Comment a-t-on commencé à s’abrutir. Pourquoi l’abondance du savoir n’incite pas à apprendre?
Tout ce que l’homme ignore n’existe pas pour lui. Donc l’univers de chacun se résume à la taille de ses connaissances.
Albert Einstein
- Pourquoi il y a une baisse de culture générale?
- Pourquoi à l’époque où l’accès aux connaissances innombrables est plus facile que jamais, l’Homme en semble être désintéressé comme jamais?
- Pourquoi l’apparition des technologies (permettant d’apprendre plus et mieux à tout le monde) semble, à rebours, légumiser le plus grand nombre?
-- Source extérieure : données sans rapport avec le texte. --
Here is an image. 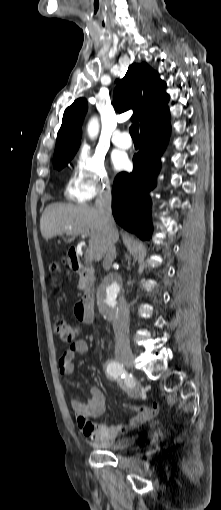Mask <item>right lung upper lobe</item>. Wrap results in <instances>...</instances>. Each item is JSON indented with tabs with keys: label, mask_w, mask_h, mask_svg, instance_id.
<instances>
[{
	"label": "right lung upper lobe",
	"mask_w": 221,
	"mask_h": 510,
	"mask_svg": "<svg viewBox=\"0 0 221 510\" xmlns=\"http://www.w3.org/2000/svg\"><path fill=\"white\" fill-rule=\"evenodd\" d=\"M166 83L148 64H131L126 75L114 90V105L119 112L133 109L132 121H139L141 129L150 124L161 123L170 117L169 95ZM87 111L86 99L79 98L63 115L57 135L54 157L79 147L81 125Z\"/></svg>",
	"instance_id": "1"
}]
</instances>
Voici un raisonnement fondé sur mes observations, mes lectures et des débats pluriannuels avec des jeunes en BAC+4/5 et des adultes (bien plus âgés), tous horizons et classes sociales.
Accumulation du savoir
Il y a 300.000 ans
Depuis les découvertes fossiles les plus anciennes à Jebel Irhoud au Maroc en 1960, on considère que l’Homo sapiens, l’humain moderne, arpente cette terre depuis 300.000 ans. Mais l’écriture, elle, n’existe que depuis 5.000 ans.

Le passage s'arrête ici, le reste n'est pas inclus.